§ Task item: Filter the records down to the lines that hold the word "Buget", and copy each of those lines.

- - - - -

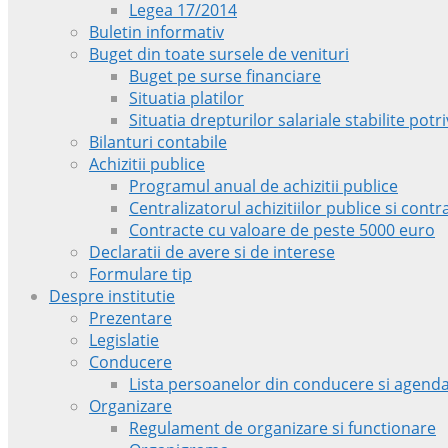
Legea 17/2014
Buletin informativ
Buget din toate sursele de venituri
Buget pe surse financiare
Situatia platilor
Situatia drepturilor salariale stabilite pot
Bilanturi contabile
Achizitii publice
Programul anual de achizitii publice
Centralizatorul achizitiilor publice si con
Contracte cu valoare de peste 5000 euro
Declaratii de avere si de interese
Formulare tip
Despre institutie
Prezentare
Legislatie
Conducere
Lista persoanelor din conducere si agenda
Organizare
Regulament de organizare si functionare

- - - - -

§ Solution below:
Buget din toate sursele de venituri
Buget pe surse financiare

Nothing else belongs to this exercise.